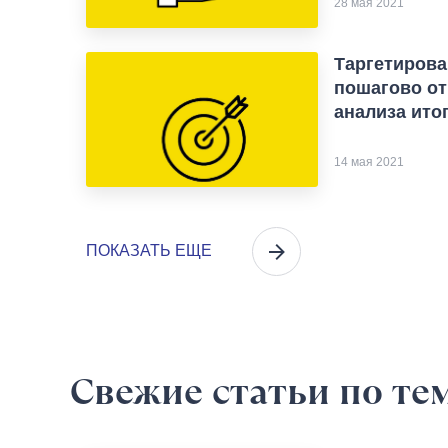
28 мая 2021
Таргетирова
пошагово от
анализа ито
14 мая 2021
ПОКАЗАТЬ ЕЩЕ
Свежие статьи
по те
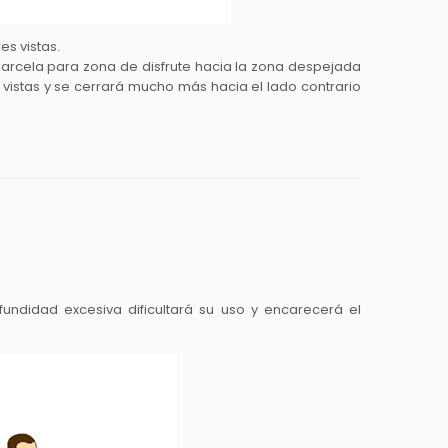
es vistas.
a parcela para zona de disfrute hacia la zona despejada
as vistas y se cerrará mucho más hacia el lado contrario
ndidad excesiva dificultará su uso y encarecerá el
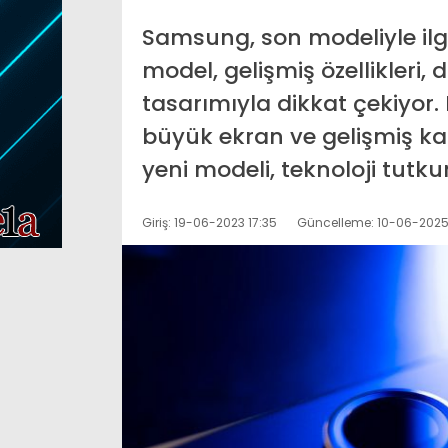
Ticaret Bakanlığı 8
Samsung, son modeliyle ilgil
k Yelleri’nin Osman
yönelik 107 sektör
model, gelişmiş özellikleri
sıydı; Son hali ortaya çıktı
araştırması hazırla
tasarımıyla dikkat çekiyor. 
büyük ekran ve gelişmiş k
yeni modeli, teknoloji tutku
Giriş: 19-06-2023 17:35
Güncelleme: 10-06-2025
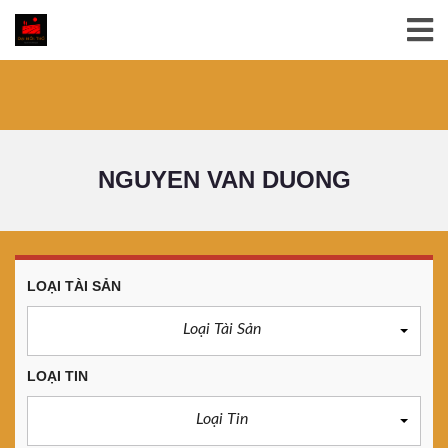
NGUYEN VAN DUONG
LOẠI TÀI SẢN
Loại Tài Sản
LOẠI TIN
Loại Tin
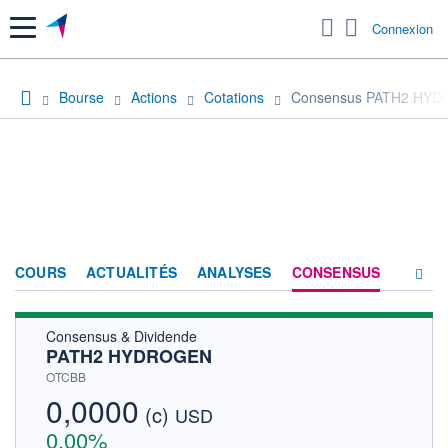
Menu
Connexion
Bourse
Actions
Cotations
Consensus PATH2 HY
COURS
ACTUALITÉS
ANALYSES
CONSENSUS
Consensus & Dividende
SOCIÉTÉ
PATH2 HYDROGEN
HISTORIQUE
OTCBB
0,0000
(c)
ACTIONNAIRES
USD
0,00%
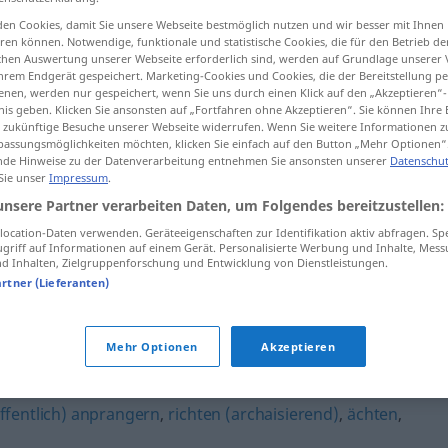
en Cookies, damit Sie unsere Webseite bestmöglich nutzen und wir besser mit Ihnen
en können. Notwendige, funktionale und statistische Cookies, die für den Betrieb d
ischen Auswertung unserer Webseite erforderlich sind, werden auf Grundlage unserer
hrem Endgerät gespeichert. Marketing-Cookies und Cookies, die der Bereitstellung per
tippen)
nen, werden nur gespeichert, wenn Sie uns durch einen Klick auf den „Akzeptieren“-
nis geben. Klicken Sie ansonsten auf „Fortfahren ohne Akzeptieren“. Sie können Ihre 
ür zukünftige Besuche unserer Webseite widerrufen. Wenn Sie weitere Informationen 
assungsmöglichkeiten möchten, klicken Sie einfach auf den Button „Mehr Optionen“
de Hinweise zu der Datenverarbeitung entnehmen Sie ansonsten unserer
Datenschut
 Sie unser
Impressum
.
unsere Partner verarbeiten Daten, um Folgendes bereitzustellen:
stigmatisieren
ocation-Daten verwenden. Geräteeigenschaften zur Identifikation aktiv abfragen. Sp
griff auf Informationen auf einem Gerät. Personalisierte Werbung und Inhalte, Mes
 Inhalten, Zielgruppenforschung und Entwicklung von Dienstleistungen.
artner (Lieferanten)
ren"
Mehr Optionen
Akzeptieren
ffentlich) anprangern
,
richten (archaisierend)
,
ächten
,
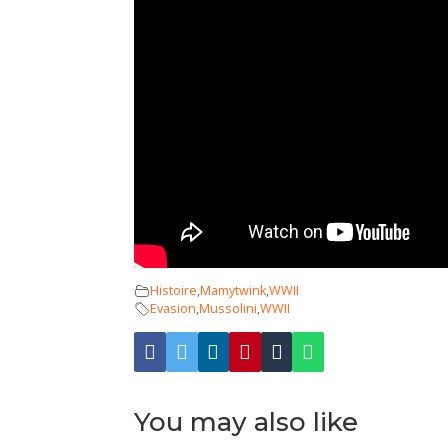
Histoire
,
Mamytwink
,
WWII
Evasion
,
Mussolini
,
WWII
You may also like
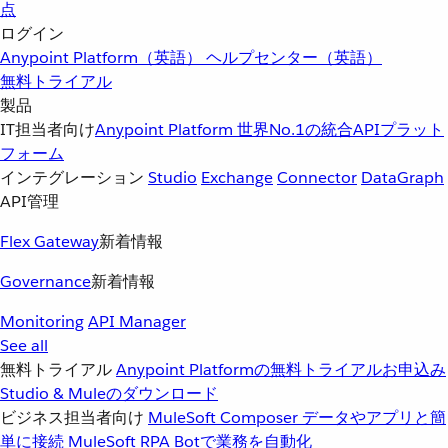
点
ログイン
Anypoint Platform（英語）
ヘルプセンター（英語）
無料トライアル
製品
IT担当者向け
Anypoint Platform
世界No.1の統合APIプラット
フォーム
インテグレーション
Studio
Exchange
Connector
DataGraph
API管理
Flex Gateway
新着情報
Governance
新着情報
Monitoring
API Manager
See all
無料トライアル
Anypoint Platformの無料トライアルお申込み
Studio & Muleのダウンロード
ビジネス担当者向け
MuleSoft Composer
データやアプリと簡
単に接続
MuleSoft RPA
Botで業務を自動化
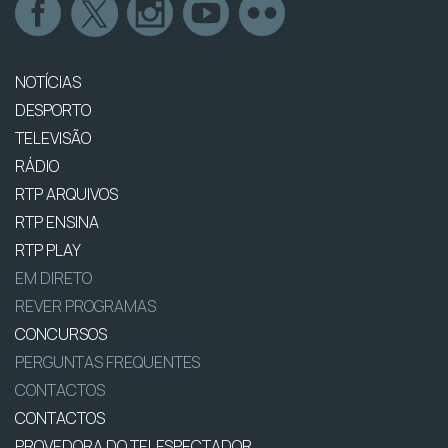
NOTÍCIAS
DESPORTO
TELEVISÃO
RÁDIO
RTP ARQUIVOS
RTP ENSINA
RTP PLAY
EM DIRETO
REVER PROGRAMAS
CONCURSOS
PERGUNTAS FREQUENTES
CONTACTOS
CONTACTOS
PROVEDORA DO TELESPECTADOR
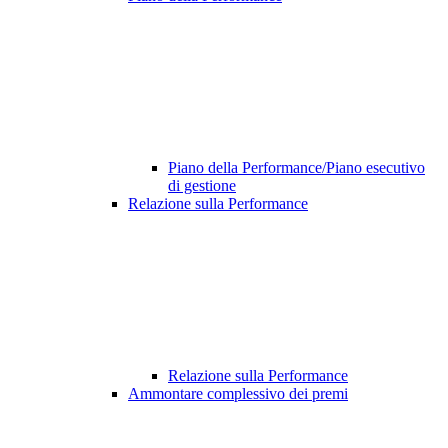
Piano della Performance/Piano esecutivo
di gestione
Relazione sulla Performance
Relazione sulla Performance
Ammontare complessivo dei premi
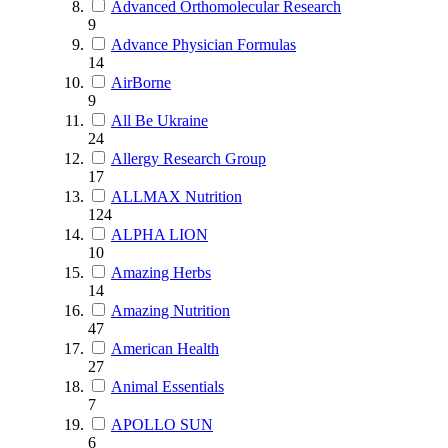
Advanced Orthomolecular Research
9
Advance Physician Formulas
14
AirBorne
9
All Be Ukraine
24
Allergy Research Group
17
ALLMAX Nutrition
124
ALPHA LION
10
Amazing Herbs
14
Amazing Nutrition
47
American Health
27
Animal Essentials
7
APOLLO SUN
6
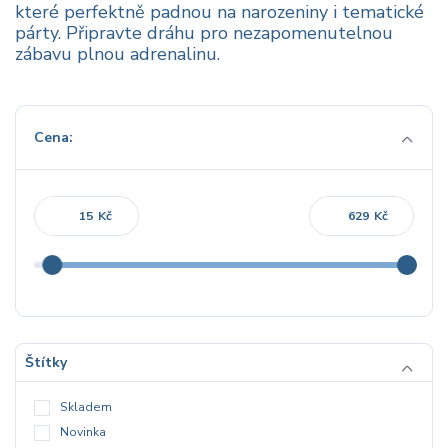
které perfektně padnou na narozeniny i tematické
párty. Připravte dráhu pro nezapomenutelnou
zábavu plnou adrenalinu.
Cena:
Kč
Kč
Štítky
Skladem
Novinka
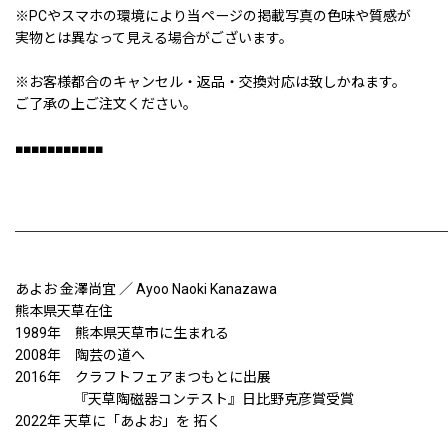
※PCやスマホの環境により当ページの掲載写真の色味や質感が
実物とは異なって見える場合がございます。
※お客様都合のキャンセル・返品・交換対応は致しかねます。
ご了承の上ご注文ください。
■■■■■■■■■■■
あよお 金澤尚宜 ／ Ayoo Naoki Kanazawa
熊本県天草在住
1989年 熊本県天草市に生まれる
2008年 陶芸の道へ
2016年 クラフトフェアまつもとに出展
『天草陶磁器コンテスト』日比野克彦賞受賞
2022年 天草に「あよお」を 拓く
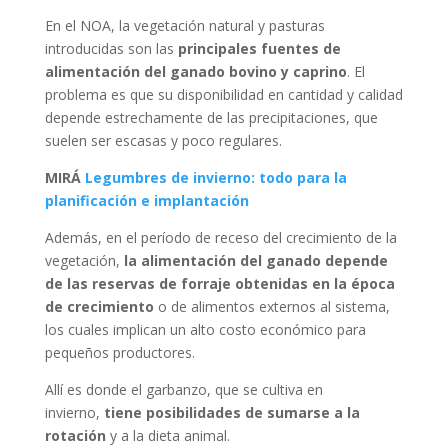
En el NOA, la vegetación natural y pasturas
introducidas son las
principales fuentes de
alimentación del ganado bovino y caprino
. El
problema es que su disponibilidad en cantidad y calidad
depende estrechamente de las precipitaciones, que
suelen ser escasas y poco regulares.
MIRÁ
Legumbres de invierno: todo para la
planificación e implantación
Además, en el período de receso del crecimiento de la
vegetación,
la alimentación del ganado depende
de las reservas de forraje obtenidas en la época
de crecimiento
o de alimentos externos al sistema,
los cuales implican un alto costo económico para
pequeños productores.
Allí es donde el garbanzo, que se cultiva en
invierno,
tiene posibilidades de sumarse a la
rotación
y a la dieta animal.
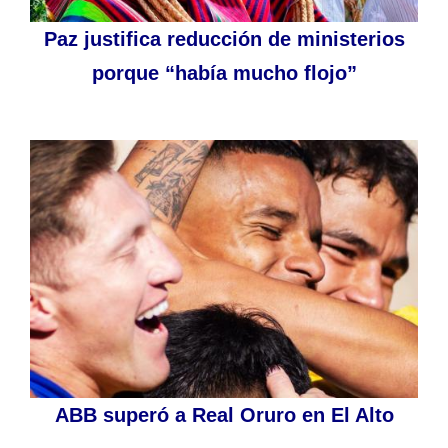
Paz justifica reducción de ministerios
porque “había mucho flojo”
ABB superó a Real Oruro en El Alto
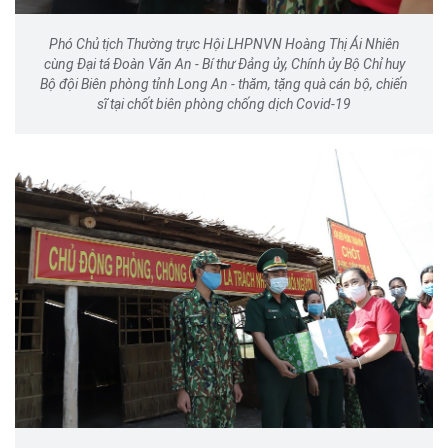
Phó Chủ tịch Thường trực Hội LHPNVN Hoàng Thị Ái Nhiên
cùng Đại tá Đoàn Văn An - Bí thư Đảng ủy, Chính ủy Bộ Chỉ huy
Bộ đội Biên phòng tỉnh Long An - thăm, tặng quà cán bộ, chiến
sĩ tại chốt biên phòng chống dịch Covid-19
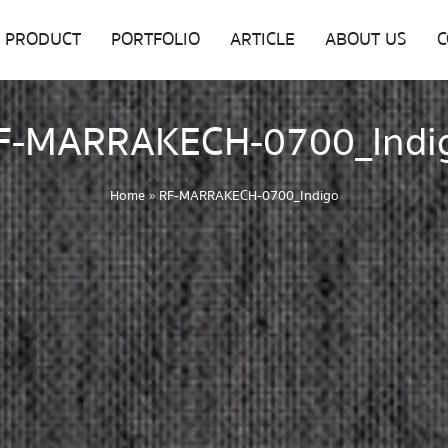
PRODUCT
PORTFOLIO
ARTICLE
ABOUT US
C
F-MARRAKECH-0700_Indi
Home
»
RF-MARRAKECH-0700_Indigo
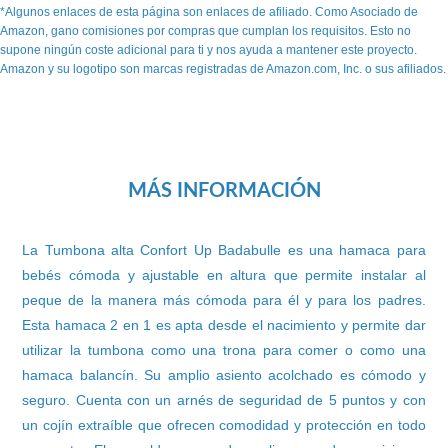
*Algunos enlaces de esta página son enlaces de afiliado. Como Asociado de
Amazon, gano comisiones por compras que cumplan los requisitos. Esto no
supone ningún coste adicional para ti y nos ayuda a mantener este proyecto.
Amazon y su logotipo son marcas registradas de Amazon.com, Inc. o sus afiliados.
MÁS INFORMACIÓN
La Tumbona alta Confort Up Badabulle es una hamaca para
bebés cómoda y ajustable en altura que permite instalar al
peque de la manera más cómoda para él y para los padres.
Esta hamaca 2 en 1 es apta desde el nacimiento y permite dar
utilizar la tumbona como una trona para comer o como una
hamaca balancín. Su amplio asiento acolchado es cómodo y
seguro. Cuenta con un arnés de seguridad de 5 puntos y con
un cojín extraíble que ofrecen comodidad y protección en todo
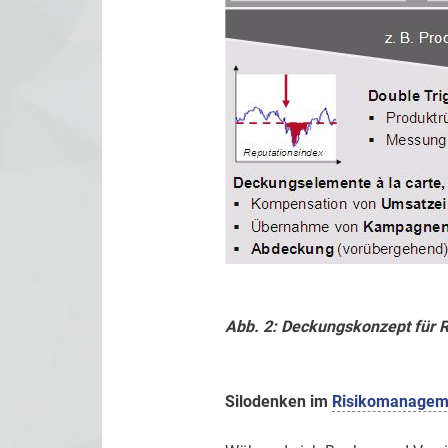
Abb. 2: Deckungskonzept für 
Silodenken im
Risikomanagem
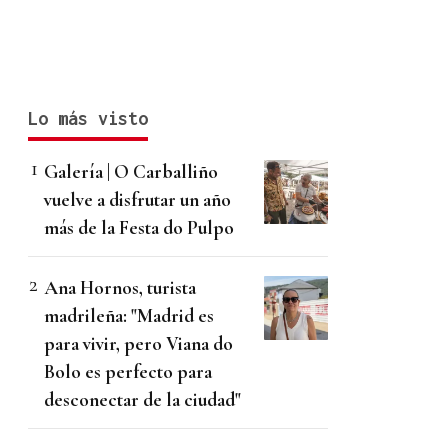
Lo más visto
Galería | O Carballiño
vuelve a disfrutar un año
más de la Festa do Pulpo
Ana Hornos, turista
madrileña: "Madrid es
para vivir, pero Viana do
Bolo es perfecto para
desconectar de la ciudad"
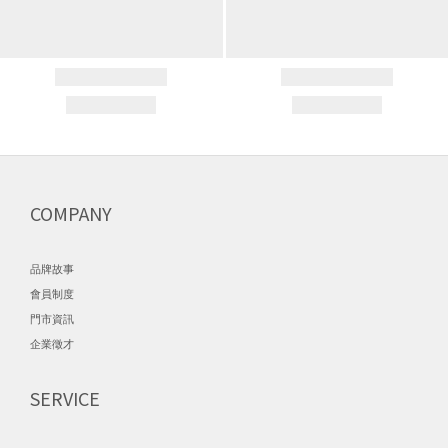
COMPANY
品牌故事
會員制度
門市資訊
企業徵才
SERVICE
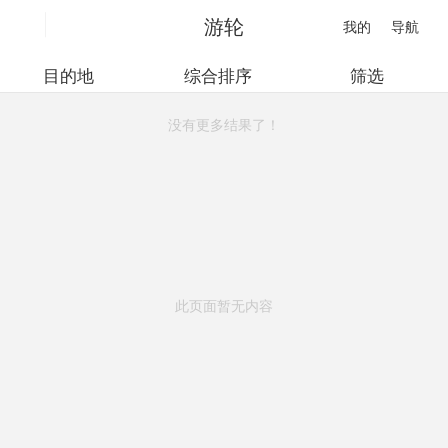
游轮
我的
导航
目的地
综合排序
筛选
没有更多结果了！
此页面暂无内容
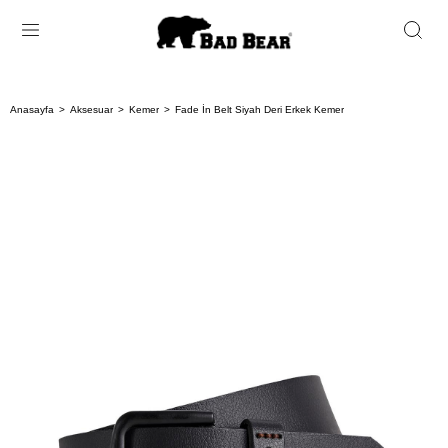
Anasayfa
Aksesuar
Kemer
Fade İn Belt Siyah Deri Erkek Kemer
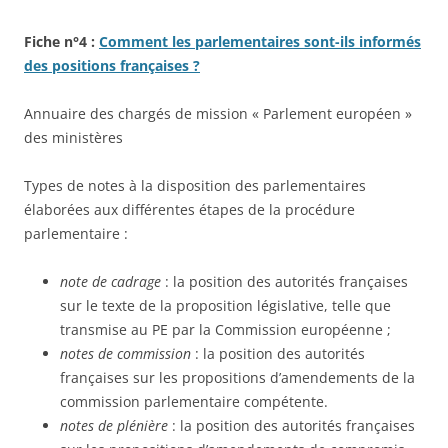
Fiche n°4 :
Comment les parlementaires sont-ils informés
des positions françaises ?
Annuaire des chargés de mission « Parlement européen »
des ministères
Types de notes à la disposition des parlementaires
élaborées aux différentes étapes de la procédure
parlementaire :
note de cadrage
: la position des autorités françaises
sur le texte de la proposition législative, telle que
transmise au PE par la Commission européenne ;
notes de commission
: la position des autorités
françaises sur les propositions d’amendements de la
commission parlementaire compétente.
notes de plénière
: la position des autorités françaises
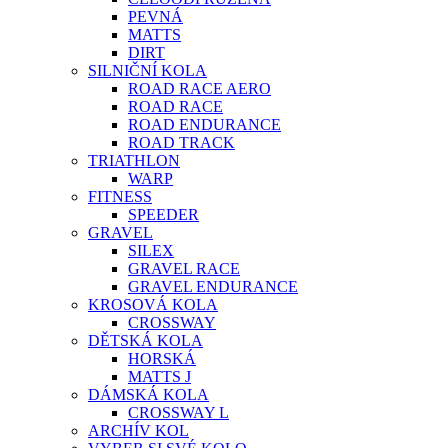
PEVNÁ
MATTS
DIRT
SILNIČNÍ KOLA
ROAD RACE AERO
ROAD RACE
ROAD ENDURANCE
ROAD TRACK
TRIATHLON
WARP
FITNESS
SPEEDER
GRAVEL
SILEX
GRAVEL RACE
GRAVEL ENDURANCE
KROSOVÁ KOLA
CROSSWAY
DĚTSKÁ KOLA
HORSKÁ
MATTS J
DÁMSKÁ KOLA
CROSSWAY L
ARCHÍV KOL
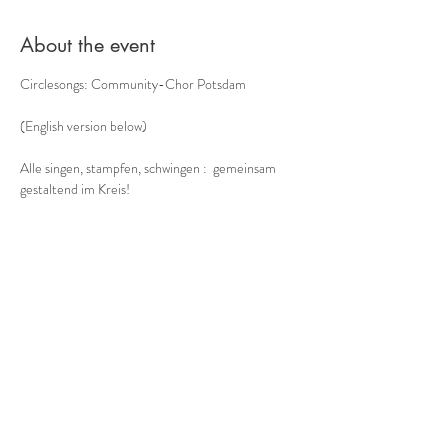
About the event
Circlesongs: Community-Chor Potsdam
(English version below)
Alle singen, stampfen, schwingen :  gemeinsam 
gestaltend im Kreis!
Der etwas andere Chor -
Musik aus dem Moment, mit allem, was unser 
Körper zu bieten hat:  ohne Noten, improvisiert, a 
cappella
Bodypercussion, Circlesongs, Tönen
Show More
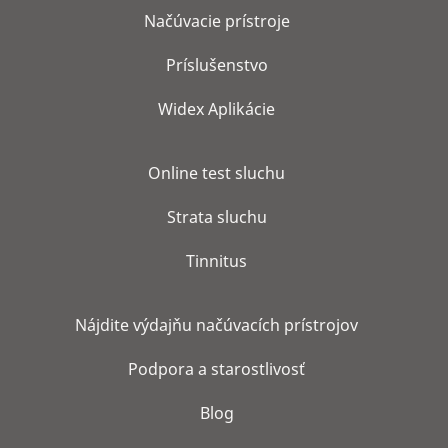
Načúvacie prístroje
Príslušenstvo
Widex Aplikácie
Online test sluchu
Strata sluchu
Tinnitus
Nájdite výdajňu načúvacích prístrojov
Podpora a starostlivosť
Blog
== == ==
§ **The problem**: There is a line with "bebés cómoda y" and a line with "utilizar la tumbona" above. Copy exactly those two lines and all lines between them, with nothing else.

§ **Answer to this exercise**:
bebés cómoda y ajustable en altura que permite instalar al
peque de la manera más cómoda para él y para los padres.
Esta hamaca 2 en 1 es apta desde el nacimiento y permite dar
utilizar la tumbona como una trona para comer o como una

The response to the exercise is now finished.